Health and Wellness Tips for People with Developmental Disabilities in the New Year
January 12, 2012 Prism Newsletter
By Jennifer Sladen
The holidays have ended – the leftovers in the fridge have made their last appearance, the party hats from New Year’s Eve have been worn, and we are all getting back to the normal pace of life. However, one last hurdle remains: making our New Year’s resolutions. This weekend, mine became apparent after one horrifying moment. I stepped onto my bathroom scale, and I was shocked by how much weight I had put on during the holidays. Once I recovered, I decided to try and make my life a bit healthier by re-committing myself to exercising more and choosing better foods to eat.
As I was thinking about my own resolution and reading information about ways to promote wellness, I was reminded again about how inaccessible wellness can be for people with autism and other intellectual/developmental disabilities. According to health reports, people with intellectual/developmental disabilities may feel excluded from the national campaigns that support wellness, and health care professionals may be less willing to accept them as patients because they have different challenges.
In our country, we often talk about how there is an obesity epidemic and about steps needed to resolve them. However, we need to make sure that we are including everyone and encouraging all people take part in having better health. Evidence shows that poor diet and obesity are more common for people with intellectual/developmental disabilities, including autism. It is estimated that 29.5 percent to 50.5 percent of people with intellectual/developmental disabilities are obese. A factor that also plays into this is that people with autism and intellectual/developmental disabilities often exercise less and less regularly. Only 10 percent of adults with intellectual/developmental disabilities engage in physical activity regularly, and 50 percent of adults with intellectual/developmental disabilities do not exercise at all.

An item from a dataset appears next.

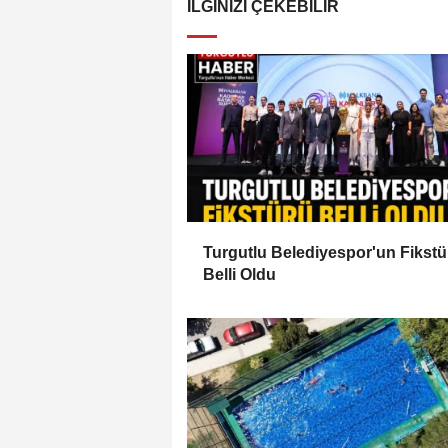
İLGINIZI ÇEKEBILIR
Turgutlu Belediyespor'un Fikstü
Belli Oldu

This year, I will be working to improve my own health, and I am making a resolution here at the Autism NOW Center to do more to help provide information and resources so that people with autism and other intellectual/developmental disabilities and their families and loved ones can take better charge of their own health and wellness. As a first step to achieving this, I am including some information below that people can use about healthy diets and fitness. I hope that if your resolution includes better health and wellness for yourself or a loved one, that these resource help you to find information to achieve your goal!
- Centers for Disease Control – People with Disabilities – Living Healthy
- Health.gov – Physical Activity Guidelines
- US Department of Agriculture – Choose My Plate
- The University of Montana Rural Institute – Eat Well to Feel Well – Your Plan for Good Health!
- National Center on Physical Activity and Disability – Health Promotion – Autism and Nutrition
- The University of Montana Rural Institute – Nutrition Standards of Care for Use by Personal Assistants, Service Providers, Healthcare Providers, Nutrition Professionals, and Family Members
Jennifer Sladen is the Program Associate for the Autism NOW Center.